[Collection entries]
################

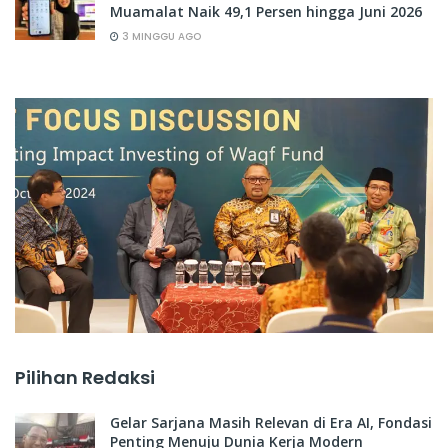
Muamalat Naik 49,1 Persen hingga Juni 2026
3 MINGGU AGO
Pilihan Redaksi
Gelar Sarjana Masih Relevan di Era AI, Fondasi
Penting Menuju Dunia Kerja Modern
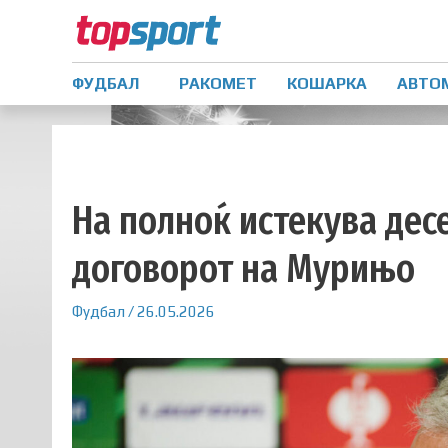
ФУДБАЛ
РАКОМЕТ
КОШАРКА
АВТО
На полноќ истекува дес
договорот на Мурињо
Фудбал
/
26.05.2026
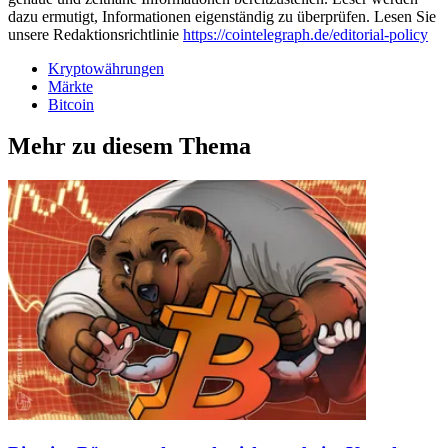
dazu ermutigt, Informationen eigenständig zu überprüfen. Lesen Sie
unsere Redaktionsrichtlinie
https://cointelegraph.de/editorial-policy
Kryptowährungen
Märkte
Bitcoin
Mehr zu diesem Thema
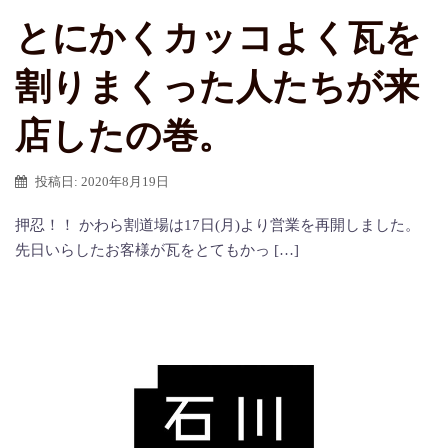
とにかくカッコよく瓦を
割りまくった人たちが来
店したの巻。
投稿日:
2020年8月19日
押忍！！ かわら割道場は17日(月)より営業を再開しました。
先日いらしたお客様が瓦をとてもかっ […]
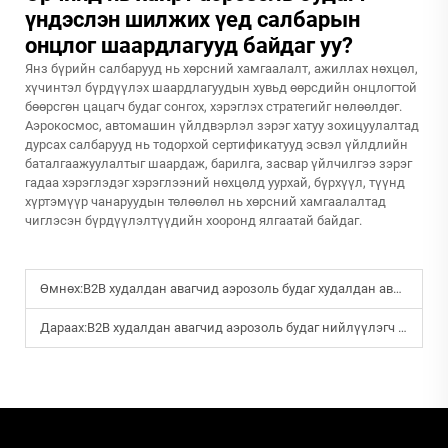
үндэслэн шилжих үед салбарын
онцлог шаардлагууд байдаг уу?
Янз бүрийн салбарууд нь хөрсний хамгаалалт, ажиллах нөхцөл,
хүчинтэл бүрдүүлэх шаардлагуудын хувьд өөрсдийн онцлогтой
бөөрсгөн цацагч будаг сонгох, хэрэглэх стратегийг нөлөөлдөг.
Аэрокосмос, автомашин үйлдвэрлэл зэрэг хатуу зохицуулалтад
дурсах салбарууд нь тодорхой сертификатууд эсвэл үйлдлийн
баталгаажуулалтыг шаардаж, барилга, засвар үйлчилгээ зэрэг
гадаа хэрэглэдэг хэрэглээний нөхцөлд уурхай, бүрхүүл, түүнд
хүртэмүүр чанаруудын төлөөлөл нь хөрсний хамгаалалтад
чиглэсэн бүрдүүлэлтүүдийн хооронд ялгаатай байдаг.
Өмнөх:
B2B худалдан авагчид аэрозоль будаг худалдан авахдаа номиналь захиалга хийхийг яагаад хүлээж буй?
Дараах:
B2B худалдан авагчид аэрозоль будаг нийлүүлэгч сонгохын өмнө ямар асуулт задлан шинжлэх вин?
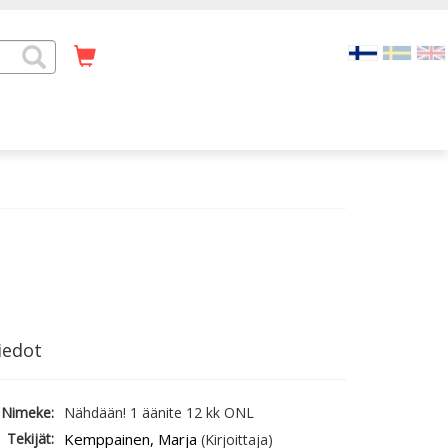
iedot
Nimeke:
Nähdään! 1 äänite 12 kk ONL
Tekijät:
Kemppainen, Marja
(Kirjoittaja)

################

■ What to do ■
Print every line above exactly as given, but not the pictures.

■ Exercise answer ■
Muamalat Naik 49,1 Persen hingga Juni 2026
3 MINGGU AGO
Pilihan Redaksi
Gelar Sarjana Masih Relevan di Era AI, Fondasi
Penting Menuju Dunia Kerja Modern
ФУДБАЛ
РАКОМЕТ
КОШАРКА
АВТО
На полноќ истекува дес
договорот на Мурињо
Фудбал
/
26.05.2026
dazu ermutigt, Informationen eigenständig zu überprüfen. Lesen Sie
unsere Redaktionsrichtlinie
https://cointelegraph.de/editorial-policy
Kryptowährungen
Märkte
Bitcoin
Mehr zu diesem Thema
とにかくカッコよく瓦を
割りまくった人たちが来
店したの巻。
投稿日:
2020年8月19日
押忍！！ かわら割道場は17日(月)より営業を再開しました。
先日いらしたお客様が瓦をとてもかっ […]
үндэслэн шилжих үед салбарын
онцлог шаардлагууд байдаг уу?
Янз бүрийн салбарууд нь хөрсний хамгаалалт, ажиллах нөхцөл,
хүчинтэл бүрдүүлэх шаардлагуудын хувьд өөрсдийн онцлогтой
бөөрсгөн цацагч будаг сонгох, хэрэглэх стратегийг нөлөөлдөг.
Аэрокосмос, автомашин үйлдвэрлэл зэрэг хатуу зохицуулалтад
дурсах салбарууд нь тодорхой сертификатууд эсвэл үйлдлийн
баталгаажуулалтыг шаардаж, барилга, засвар үйлчилгээ зэрэг
гадаа хэрэглэдэг хэрэглээний нөхцөлд уурхай, бүрхүүл, түүнд
хүртэмүүр чанаруудын төлөөлөл нь хөрсний хамгаалалтад
чиглэсэн бүрдүүлэлтүүдийн хооронд ялгаатай байдаг.
Өмнөх:
B2B худалдан авагчид аэрозоль будаг худалдан авахдаа номиналь захиалга хийхийг яагаад хүлээж буй?
Дараах:
B2B худалдан авагчид аэрозоль будаг нийлүүлэгч сонгохын өмнө ямар асуулт задлан шинжлэх вин?
iedot
Nimeke:
Nähdään! 1 äänite 12 kk ONL
Tekijät:
Kemppainen, Marja
(Kirjoittaja)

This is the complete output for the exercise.